Page segmentation data
"""
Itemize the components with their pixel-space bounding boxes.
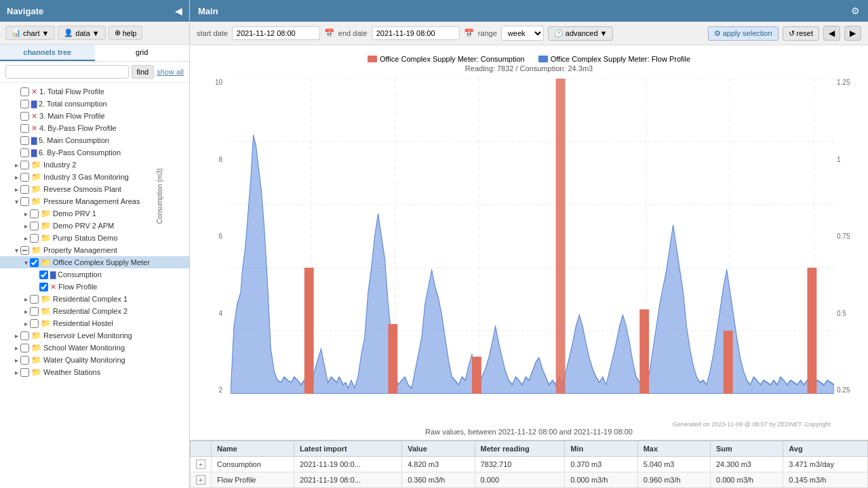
tree-item-reservoir[interactable]: ▸📁Reservoir Level Monitoring bbox=[0, 329, 189, 342]
tree-expand-demo-prv1[interactable]: ▸ bbox=[22, 209, 30, 218]
tree-item-school-water[interactable]: ▸📁School Water Monitoring bbox=[0, 342, 189, 354]
tree-item-bypass-consumption[interactable]: ▇6. By-Pass Consumption bbox=[0, 146, 189, 159]
tree-label-industry2: Industry 2 bbox=[43, 161, 76, 169]
tree-expand-water-quality[interactable]: ▸ bbox=[12, 356, 20, 364]
main-settings-btn[interactable]: ⚙ bbox=[851, 5, 860, 16]
tree-expand-consumption[interactable] bbox=[31, 270, 39, 279]
tree-check-industry3-gas[interactable] bbox=[20, 173, 29, 182]
tree-check-demo-prv1[interactable] bbox=[30, 209, 39, 218]
tree-expand-residential-hostel[interactable]: ▸ bbox=[22, 319, 30, 327]
tree-expand-bypass-consumption[interactable] bbox=[12, 148, 20, 157]
tree-check-property-mgmt[interactable] bbox=[20, 246, 29, 255]
tree-check-residential2[interactable] bbox=[30, 307, 39, 316]
help-btn[interactable]: ⊕ help bbox=[108, 26, 143, 40]
tree-expand-residential1[interactable]: ▸ bbox=[22, 295, 30, 303]
tree-expand-property-mgmt[interactable]: ▾ bbox=[12, 246, 20, 254]
chart-btn[interactable]: 📊 chart ▼ bbox=[5, 26, 55, 40]
tree-expand-flow-profile[interactable] bbox=[31, 283, 39, 291]
chart-generated: Generated on 2023-11-09 @ 08:07 by ZEDNE… bbox=[190, 421, 868, 428]
tree-check-pressure-mgmt[interactable] bbox=[20, 197, 29, 206]
tree-item-pump-status[interactable]: ▸📁Pump Status Demo bbox=[0, 232, 189, 244]
tree-item-residential-hostel[interactable]: ▸📁Residential Hostel bbox=[0, 317, 189, 329]
tree-expand-weather-stations[interactable]: ▸ bbox=[12, 368, 20, 376]
search-input[interactable] bbox=[5, 65, 129, 79]
tree-check-school-water[interactable] bbox=[20, 344, 29, 352]
tab-grid[interactable]: grid bbox=[95, 45, 190, 61]
apply-label: apply selection bbox=[723, 29, 772, 37]
show-all-btn[interactable]: show all bbox=[157, 68, 184, 76]
tree-item-flow-profile[interactable]: ✕Flow Profile bbox=[0, 281, 189, 293]
data-btn[interactable]: 👤 data ▼ bbox=[58, 26, 105, 40]
apply-selection-btn[interactable]: ⚙ apply selection bbox=[708, 26, 778, 41]
tree-expand-residential2[interactable]: ▸ bbox=[22, 307, 30, 315]
tree-icon-residential-hostel: 📁 bbox=[41, 319, 51, 328]
tree-expand-reservoir[interactable]: ▸ bbox=[12, 331, 20, 340]
tree-item-total-flow[interactable]: ✕1. Total Flow Profile bbox=[0, 85, 189, 98]
tree-item-main-consumption[interactable]: ▇5. Main Consumption bbox=[0, 134, 189, 146]
legend-flow-color bbox=[538, 56, 548, 62]
tree-expand-demo-prv2[interactable]: ▸ bbox=[22, 222, 30, 230]
tree-check-total-consumption[interactable] bbox=[20, 100, 29, 108]
tree-item-weather-stations[interactable]: ▸📁Weather Stations bbox=[0, 366, 189, 378]
tree-check-bypass-consumption[interactable] bbox=[20, 148, 29, 157]
cell-meter-reading: 7832.710 bbox=[475, 457, 565, 472]
reset-btn[interactable]: ↺ reset bbox=[783, 26, 819, 41]
tree-check-main-flow[interactable] bbox=[20, 112, 29, 121]
tree-expand-bypass-flow[interactable] bbox=[12, 124, 20, 132]
tree-expand-total-consumption[interactable] bbox=[12, 100, 20, 108]
find-btn[interactable]: find bbox=[132, 65, 155, 79]
tree-expand-pump-status[interactable]: ▸ bbox=[22, 234, 30, 242]
tree-check-total-flow[interactable] bbox=[20, 87, 29, 96]
tree-expand-pressure-mgmt[interactable]: ▾ bbox=[12, 197, 20, 205]
tree-check-industry2[interactable] bbox=[20, 161, 29, 169]
tree-icon-property-mgmt: 📁 bbox=[31, 245, 41, 255]
calendar-icon[interactable]: 📅 bbox=[324, 28, 334, 38]
data-table: Name Latest import Value Meter reading M… bbox=[190, 441, 868, 488]
tree-check-residential-hostel[interactable] bbox=[30, 319, 39, 328]
tab-channels-tree[interactable]: channels tree bbox=[0, 45, 95, 61]
tree-icon-pressure-mgmt: 📁 bbox=[31, 197, 41, 206]
tree-item-main-flow[interactable]: ✕3. Main Flow Profile bbox=[0, 110, 189, 122]
advanced-btn[interactable]: 🕐 advanced ▼ bbox=[548, 26, 614, 41]
tree-expand-main-flow[interactable] bbox=[12, 112, 20, 120]
tree-expand-industry3-gas[interactable]: ▸ bbox=[12, 173, 20, 181]
tree-item-property-mgmt[interactable]: ▾📁Property Management bbox=[0, 244, 189, 256]
tree-item-consumption[interactable]: ▇Consumption bbox=[0, 268, 189, 281]
tree-check-reverse-osmosis[interactable] bbox=[20, 185, 29, 194]
tree-check-weather-stations[interactable] bbox=[20, 368, 29, 377]
tree-expand-reverse-osmosis[interactable]: ▸ bbox=[12, 185, 20, 193]
tree-item-residential1[interactable]: ▸📁Residential Complex 1 bbox=[0, 293, 189, 305]
tree-check-flow-profile[interactable] bbox=[39, 283, 48, 291]
prev-btn[interactable]: ◀ bbox=[823, 26, 840, 41]
sidebar-collapse-btn[interactable]: ◀ bbox=[175, 5, 182, 16]
tree-check-water-quality[interactable] bbox=[20, 356, 29, 365]
row-expand-btn[interactable]: + bbox=[196, 460, 205, 469]
tree-check-pump-status[interactable] bbox=[30, 234, 39, 243]
tree-check-bypass-flow[interactable] bbox=[20, 124, 29, 133]
tree-expand-industry2[interactable]: ▸ bbox=[12, 161, 20, 169]
cell-value: 0.360 m3/h bbox=[402, 472, 475, 488]
tree-check-office-complex[interactable] bbox=[30, 258, 39, 267]
tree-item-total-consumption[interactable]: ▇2. Total consumption bbox=[0, 98, 189, 110]
tree-expand-office-complex[interactable]: ▾ bbox=[22, 258, 30, 266]
tree-expand-school-water[interactable]: ▸ bbox=[12, 344, 20, 352]
tree-item-residential2[interactable]: ▸📁Residential Complex 2 bbox=[0, 305, 189, 317]
tree-item-bypass-flow[interactable]: ✕4. By-Pass Flow Profile bbox=[0, 122, 189, 134]
tree-expand-main-consumption[interactable] bbox=[12, 136, 20, 144]
next-btn[interactable]: ▶ bbox=[844, 26, 861, 41]
end-date-input[interactable] bbox=[372, 26, 460, 40]
row-expand-btn[interactable]: + bbox=[196, 475, 205, 485]
tree-expand-total-flow[interactable] bbox=[12, 87, 20, 96]
tree-check-consumption[interactable] bbox=[39, 270, 48, 279]
svg-rect-35 bbox=[556, 79, 566, 394]
range-select[interactable]: week day month year bbox=[501, 26, 544, 41]
cell-min: 0.370 m3 bbox=[565, 457, 637, 472]
calendar2-icon[interactable]: 📅 bbox=[464, 28, 474, 38]
start-date-input[interactable] bbox=[232, 26, 320, 40]
tree-check-demo-prv2[interactable] bbox=[30, 222, 39, 230]
tree-check-reservoir[interactable] bbox=[20, 331, 29, 340]
tree-item-water-quality[interactable]: ▸📁Water Quality Monitoring bbox=[0, 354, 189, 366]
tree-check-main-consumption[interactable] bbox=[20, 136, 29, 145]
tree-item-office-complex[interactable]: ▾📁Office Complex Supply Meter bbox=[0, 256, 189, 268]
tree-check-residential1[interactable] bbox=[30, 295, 39, 304]
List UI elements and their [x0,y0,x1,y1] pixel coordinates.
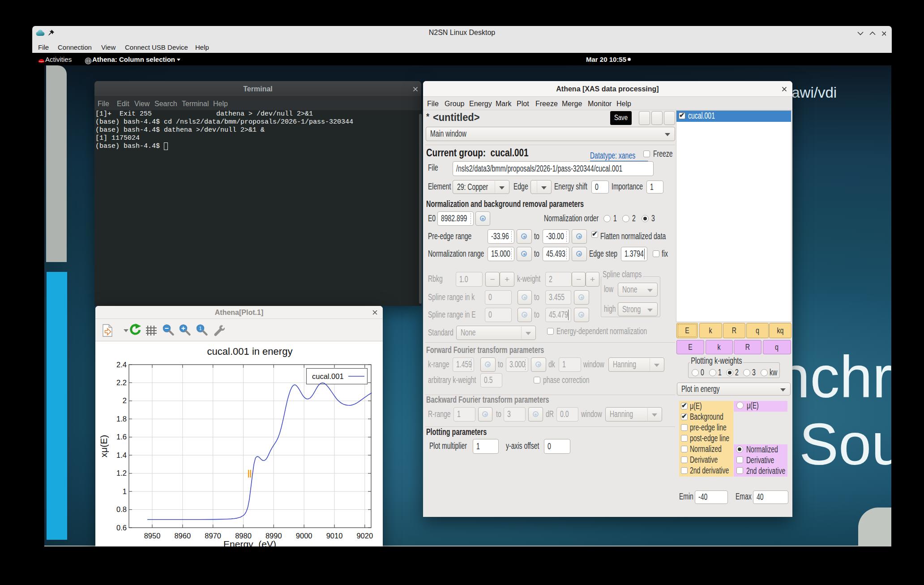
"""
Identify all lines in the records above with the word "label".

tree-label-industry2: Industry 2 bbox=[43, 161, 76, 169]
apply-label: apply selection bbox=[723, 29, 772, 37]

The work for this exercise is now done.